Items from a dataset:
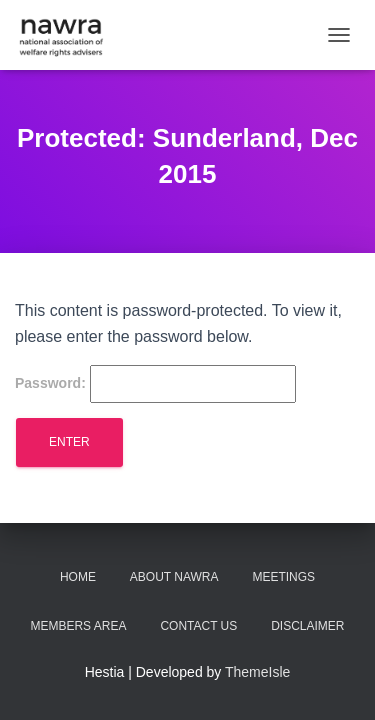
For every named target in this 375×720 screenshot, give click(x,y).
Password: (155, 384)
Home (78, 577)
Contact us (198, 626)
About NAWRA (174, 577)
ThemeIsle (257, 672)
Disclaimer (307, 626)
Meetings (283, 577)
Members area (78, 626)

■ **AIM OF THE TASK**
In your copy, repeat each record exactly and include no pictures.

■ **SOLUTION FOR THIS PROBLEM**
For every named target in this 375×720 screenshot, give click(x,y).
Password: (155, 384)
Home (78, 577)
Contact us (198, 626)
About NAWRA (174, 577)
ThemeIsle (257, 672)
Disclaimer (307, 626)
Meetings (283, 577)
Members area (78, 626)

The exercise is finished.